I am running a new Kodiak 450 with a cycle county 50" blade..
I can lock it in and out of 4wd adn also have a front diff lock. I find I can push a lot of snow so far at least 6" or so in 2wd and I can do it pretty fast. I do have a lot of tire slippage in 2wd but I can go pretty fast since it is an automatic. Like others said above if you run into any hills it is impossibe to back up them and pretty diffucult to push up them too.. A two wheel drive would work ok but not Ideal... I also have a liquid deicer tank and boom mounted on the rear rack that weighs around 180lbs when full so that helps alot....

I would just add some weight and forget the chains and you should be fine..
as far as the 250 yes it will push snow fine the weight diff can be made up with some salt bags or something.. the problem you run into is you will have to run slower in a lower gear and some one with a 400 or 600 machine would do a couple more drives an jobs an hour because they will have the weight and the extra power to move it faster.. In this bussiness time is money so I figure I could make an extra 60 to 100 dollars and hour because the size of my machine.. the diff in speed will get greater as the depth of the snow increases.... Just something to think about..
If you put out a couple of extra grand now It could pay for itself in just a couple of events... By all means if you can get an Automatic Tranny.. I am not a fan of them for recreational riding but for snow plowing they are money makers!!! 
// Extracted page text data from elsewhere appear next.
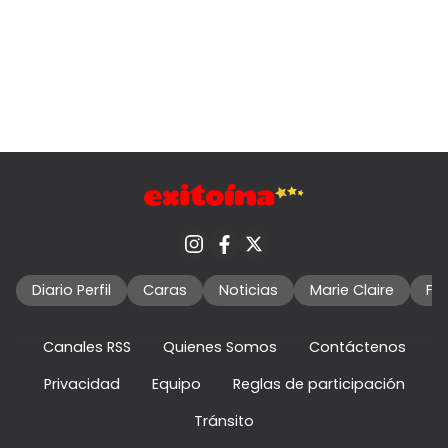
Diario Perfil
Caras
Noticias
Marie Claire
Fo
Canales RSS
Quienes Somos
Contáctenos
Privacidad
Equipo
Reglas de participación
Tránsito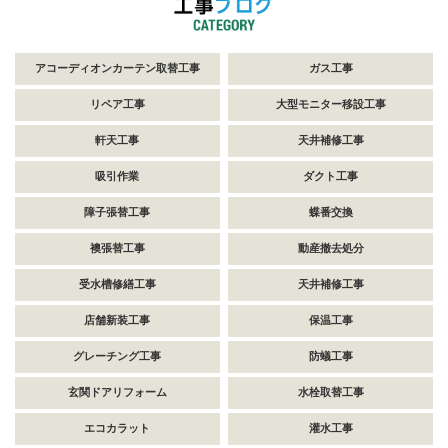
アコーディオンカーテン取替工事
ガス工事
リペア工事
大型モニター移設工事
軒天工事
天井補修工事
吸引作業
ダクト工事
障子張替工事
蝶番交換
襖張替工事
動産撤去処分
受水槽修繕工事
天井補修工事
店舗新装工事
保温工事
グレーチング工事
防蟻工事
玄関ドアリフォーム
水栓取替工事
エコカラット
灌水工事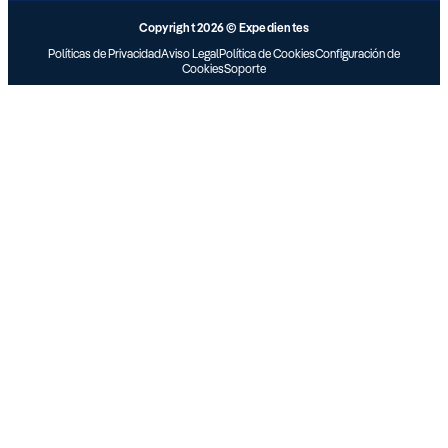
Copyright 2026 © Expedientes
Políticas de Privacidad
Aviso Legal
Política de Cookies
Configuración de
Cookies
Soporte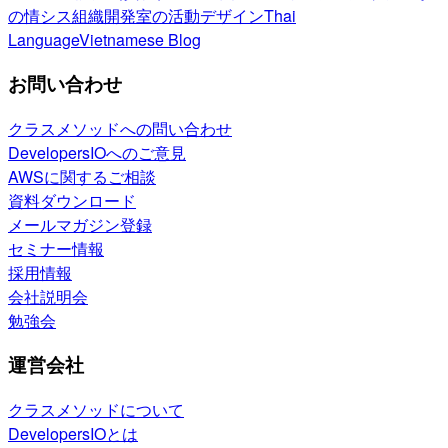
の情シス
組織開発室の活動
デザイン
Thai
Language
Vietnamese Blog
お問い合わせ
クラスメソッドへの問い合わせ
DevelopersIOへのご意見
AWSに関するご相談
資料ダウンロード
メールマガジン登録
セミナー情報
採用情報
会社説明会
勉強会
運営会社
クラスメソッドについて
DevelopersIOとは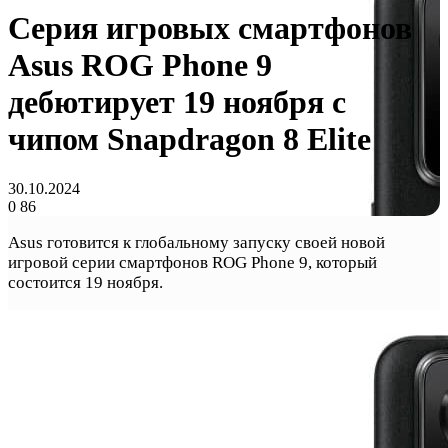
Серия игровых смартфонов
Asus ROG Phone 9
дебютирует 19 ноября с
чипом Snapdragon 8 Elite
30.10.2024
0
86
Asus готовится к глобальному запуску своей новой
игровой серии смартфонов ROG Phone 9, который
состоится 19 ноября.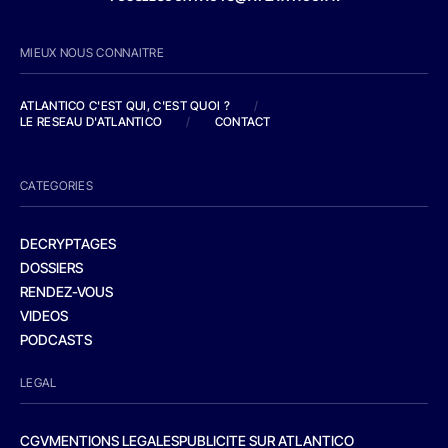
MIEUX NOUS CONNAITRE
ATLANTICO C'EST QUI, C'EST QUOI ?
/
LE RESEAU D'ATLANTICO
/
CONTACT
CATEGORIES
DECRYPTAGES
DOSSIERS
RENDEZ-VOUS
VIDEOS
PODCASTS
LEGAL
CGV
MENTIONS LEGALES
PUBLICITE SUR ATLANTICO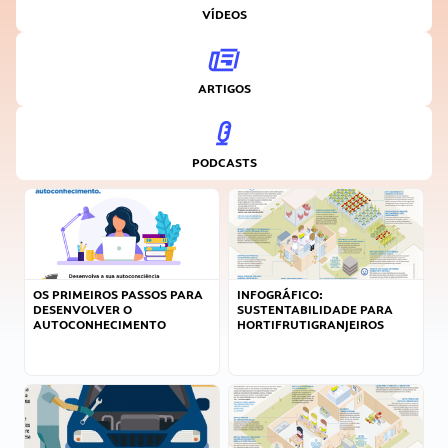
VÍDEOS
ARTIGOS
PODCASTS
OS PRIMEIROS PASSOS PARA
INFOGRÁFICO:
DESENVOLVER O
SUSTENTABILIDADE PARA
AUTOCONHECIMENTO
HORTIFRUTIGRANJEIROS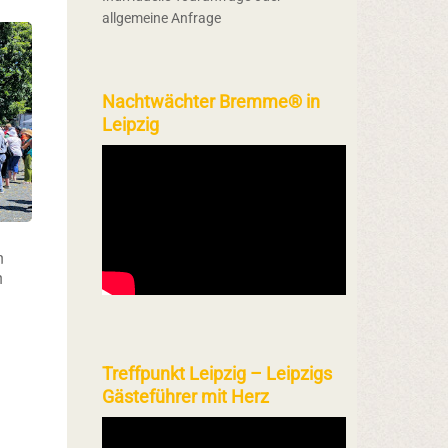
allgemeine Anfrage
Nachtwächter Bremme® in
Leipzig
n
h
Treffpunkt Leipzig – Leipzigs
Gästeführer mit Herz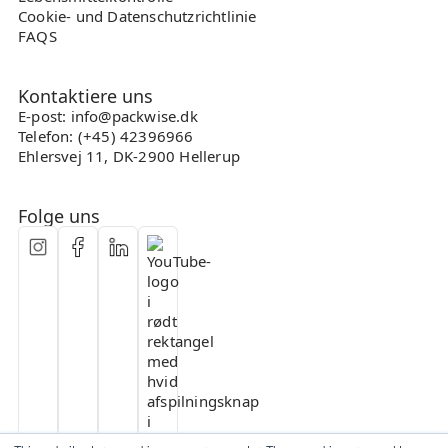
Cookie- und Datenschutzrichtlinie
FAQS
Kontaktiere uns
E-post: info@packwise.dk
Telefon: (+45) 42396966
Ehlersvej 11, DK-2900 Hellerup
Folge uns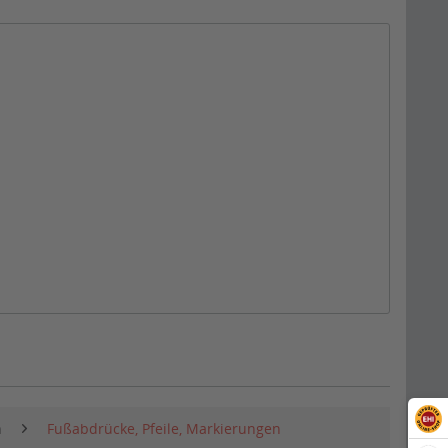
n
Fußabdrücke, Pfeile, Markierungen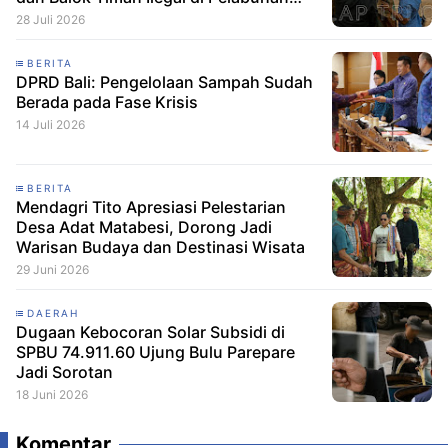
Pelindo Belitung
28 Juli 2026
BERITA
DPRD Bali: Pengelolaan Sampah Sudah
Berada pada Fase Krisis
14 Juli 2026
BERITA
Mendagri Tito Apresiasi Pelestarian
Desa Adat Matabesi, Dorong Jadi
Warisan Budaya dan Destinasi Wisata
29 Juni 2026
DAERAH
Dugaan Kebocoran Solar Subsidi di
SPBU 74.911.60 Ujung Bulu Parepare
Jadi Sorotan
18 Juni 2026
Komentar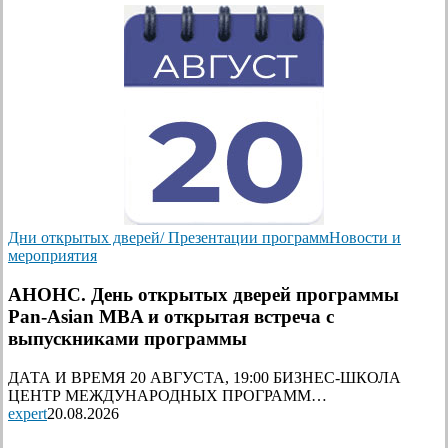
Дни открытых дверей/ Презентации программ
Новости и
мероприятия
АНОНС. День открытых дверей программы
Pan-Asian MBA и открытая встреча с
выпускниками программы
ДАТА И ВРЕМЯ 20 АВГУСТА, 19:00 БИЗНЕС-ШКОЛА
ЦЕНТР МЕЖДУНАРОДНЫХ ПРОГРАММ…
expert
20.08.2026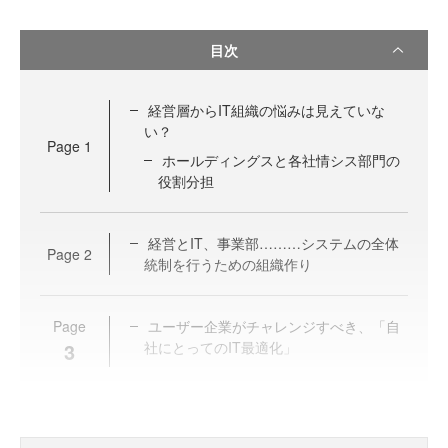
目次
経営層からIT組織の悩みは見えていな
い？
Page
1
ホールディングスと各社情シス部門の
役割分担
経営とIT、事業部………システムの全体
Page
2
統制を行うための組織作り
Page
ユーザー企業がチャレンジすべき、「自
3
社にとってのIT最適化」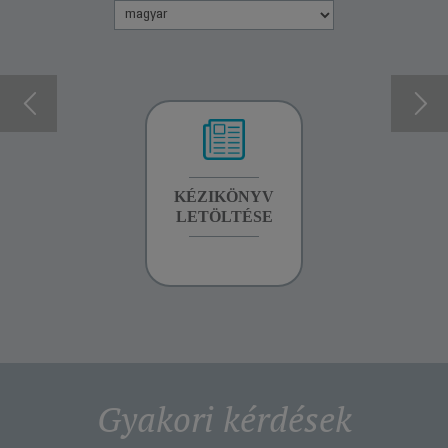
GARANCIA
KÉZIKÖNYV
GARANCIA
INFORMÁCIÓK
LETÖLTÉSE
INFORMÁCIÓK
Gyakori kérdések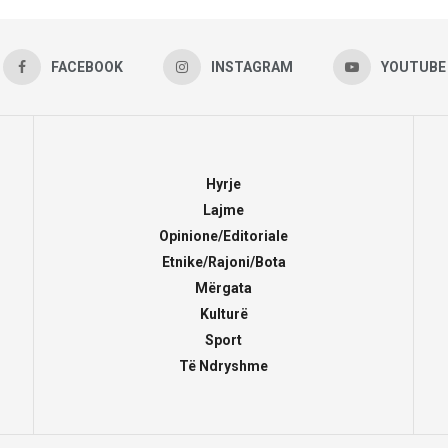
FACEBOOK
INSTAGRAM
YOUTUBE
Hyrje
Lajme
Opinione/Editoriale
Etnike/Rajoni/Bota
Mërgata
Kulturë
Sport
Të Ndryshme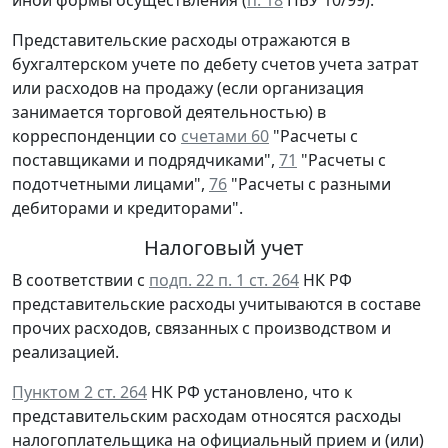
Представительские расходы отражаются в
бухгалтерском учете по дебету счетов учета затрат
или расходов на продажу (если организация
занимается торговой деятельностью) в
корреспонденции со
счетами 60
"Расчеты с
поставщиками и подрядчиками",
71
"Расчеты с
подотчетными лицами",
76
"Расчеты с разными
дебиторами и кредиторами".
Налоговый учет
В соответствии с
подп. 22 п. 1 ст. 264
НК РФ
представительские расходы учитываются в составе
прочих расходов, связанных с производством и
реализацией.
Пунктом 2 ст. 264
НК РФ установлено, что к
представительским расходам относятся расходы
налогоплательщика на официальный прием и (или)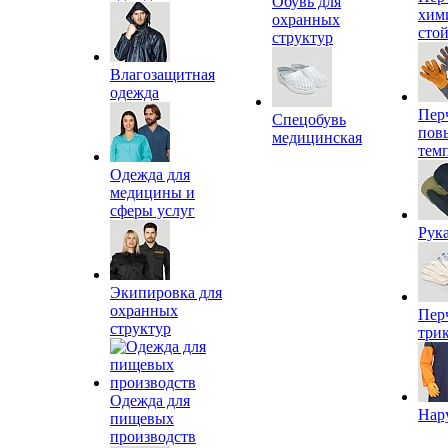
Обувь для
хим
охранных
сто
структур
Влагозащитная
одежда
Пер
Спецобувь
пов
медицинская
тем
Одежда для
медицины и
сферы услуг
Рук
Экипировка для
охранных
Пер
структур
три
Одежда для
Нар
пищевых
производств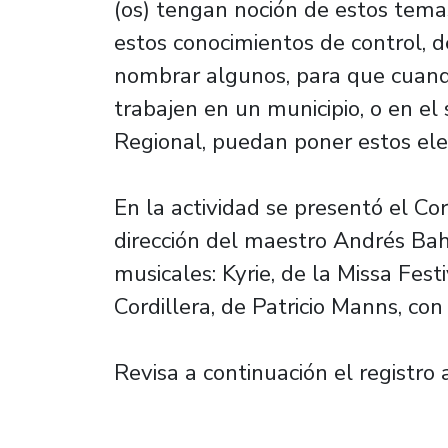
(os) tengan noción de estos tema
estos conocimientos de control, d
nombrar algunos, para que cuando
trabajen en un municipio, o en el 
Regional, puedan poner estos ele
En la actividad se presentó el Cor
dirección del maestro Andrés Bah
musicales: Kyrie, de la Missa Fest
Cordillera, de Patricio Manns, con
Revisa a continuación el registro 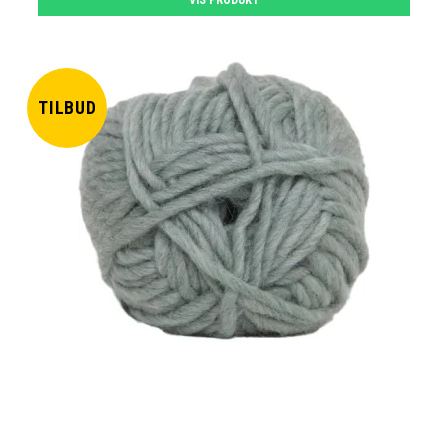
VIS PRODUKT
TILBUD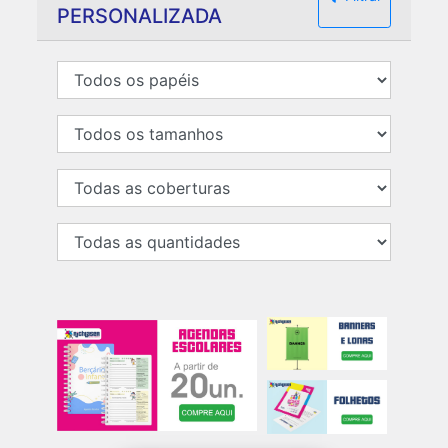
PERSONALIZADA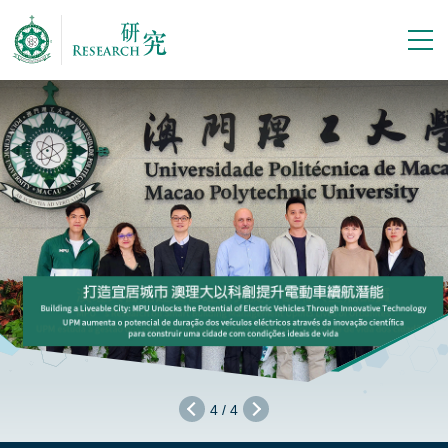
4
/
4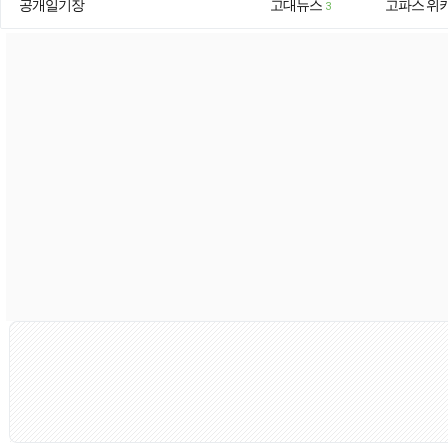
공개일기장
고대뉴스
고파스 위
3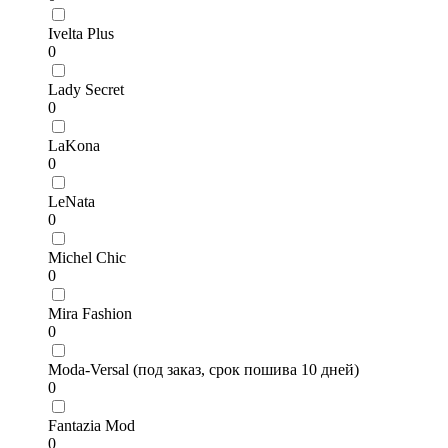
Ivelta Plus
0
Lady Secret
0
LaKona
0
LeNata
0
Michel Chic
0
Mira Fashion
0
Moda-Versal (под заказ, срок пошива 10 дней)
0
Fantazia Mod
0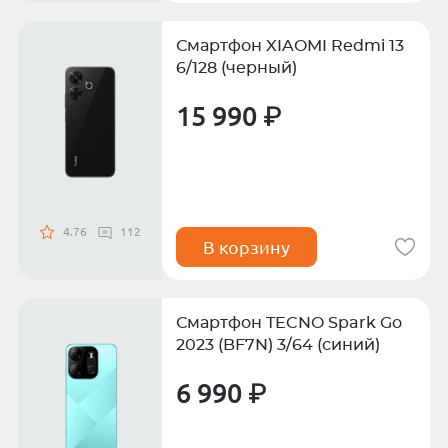
Смартфон XIAOMI Redmi 13
6/128 (черный)
15 990 ₽
4.76
112
В корзину
Смартфон TECNO Spark Go
2023 (BF7N) 3/64 (синий)
6 990 ₽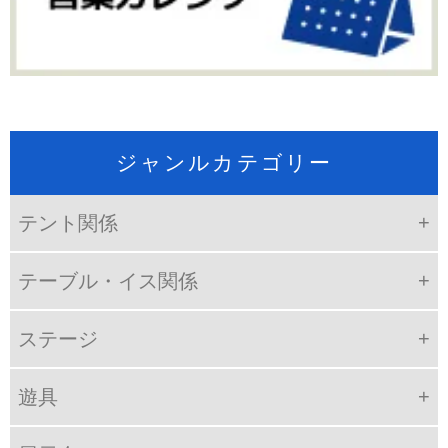
ジャンルカテゴリー
テント関係
テーブル・イス関係
ステージ
遊具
Yamaha has a new fourwheeler out this year called a BRUIN it is in the mid 4000 dollar range and is 350 with an auto (No low range though) But I push 80% in high and have not had a problem yet...
Honda also has the new rancher with the manual tranny that is a 350 (actully a 327) it is also in the mid 4000 range ..


----------



## PLOWMAN45 (Jul 2, 2003)

the 4x4 makes a diffrence and weight we still use a 1969 wheel horse 12hp kolher with a 8 speed tanny aggresive tires with weight that the thing was unstopable so 4x4 really help im sure let me know i wanna get one


----------